Game Mode revisited: why E cores are so important

In my first two articles (here and here) about Sonoma’s new Game Mode, I confirmed that it gives a game:

  1. exclusive access to E cores,
  2. highest priority access to the GPU,
  3. low latency Bluetooth modes for input controllers, and audio output.

How to get Game Mode

There was one outstanding question: what determines whether an app is able to take advantage of Game Mode? At first I suspected this was by means of an entitlement, but I can now confirm that it’s far more straightforward, although still beyond the reach of the user, as it’s set in the Info.plist of the app, in the LSApplicationCategoryType property. If that’s one of the many Game categories, then macOS will automatically put that app into Game Mode when it’s set to Full Screen mode.

LSApplicationCategoryType is an interesting property. For game apps destined for the App Store, it’s essential, as it determines where it’s presented there. For apps distributed independently, it makes little or no difference, and there’s no reason why other types of app couldn’t adopt a Game category if Game Mode would bring them benefits. However, because this property is set in the Info.plist file, any attempt by the user to add or change that breaks the app’s signature, and macOS won’t be amused.

Tests

For me, the great advantage of LSApplicationCategoryType is that I can now give my own apps full access to Game Mode, so that’s what I have done, and as a result have more detailed information about what Game Mode does, and a better explanation as to why it does that. Previously, I was restricted to assessing Game Mode when running a game. Now I have two test apps, AsmAttic and a Metal graphics demo, that I can run in Full Screen without Game Mode, and in both modes together.

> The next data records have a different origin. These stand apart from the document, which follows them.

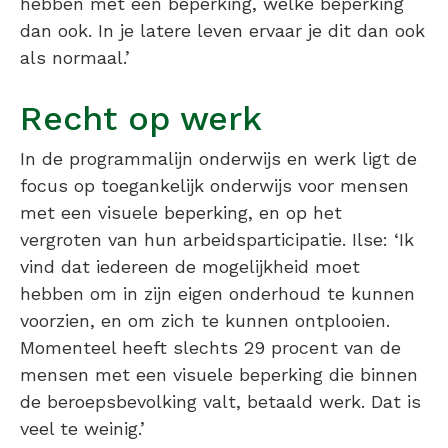
hebben met een beperking, welke beperking
dan ook. In je latere leven ervaar je dit dan ook
als normaal.’
Recht op werk
In de programmalijn onderwijs en werk ligt de
focus op toegankelijk onderwijs voor mensen
met een visuele beperking, en op het
vergroten van hun arbeidsparticipatie. Ilse: ‘Ik
vind dat iedereen de mogelijkheid moet
hebben om in zijn eigen onderhoud te kunnen
voorzien, en om zich te kunnen ontplooien.
Momenteel heeft slechts 29 procent van de
mensen met een visuele beperking die binnen
de beroepsbevolking valt, betaald werk. Dat is
veel te weinig.’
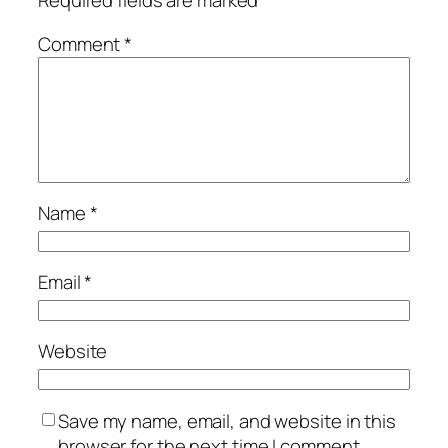
Required fields are marked
*
Comment
*
Name
*
Email
*
Website
Save my name, email, and website in this
browser for the next time I comment.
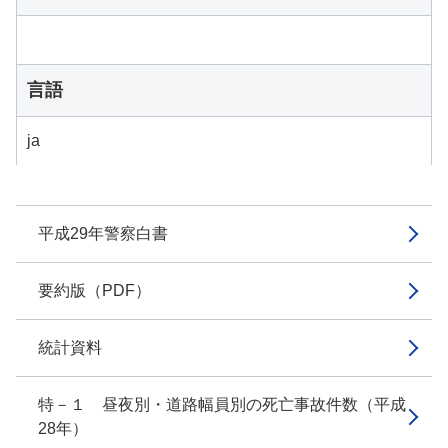
言語
ja
平成29年警察白書
要約版（PDF）
統計資料
特－１ 昼夜別・道路幅員別の死亡事故件数（平成
28年）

AsmAttic is a loading benchmark app, running tight loops of assembly code that run entirely in-core, without memory access, so give a good indication of maximum core throughput for different numbers and types of cores. When run in Game Mode, its loops run at exactly the same speed as they do normally, whether they’re run on E or P cores. Furthermore, macOS control of core frequencies appears unchanged in Game Mode.

For assessing Metal and GPU performance, I used the Modern Rendering with Metal example code from Apple’s sample code repository. This is described as follows:
“Use advanced Metal features such as Indirect Command Buffers, Sparse Textures, and Variable Rate Rasterization to implement modern rendering algorithms. This sample uses advanced Metal features to render a complex scene with the latest rendering techniques and effects like GPU-based mesh culling, tile-based deferred lighting, ambient occlusion, volumetric fog, and cascaded shadow maps.”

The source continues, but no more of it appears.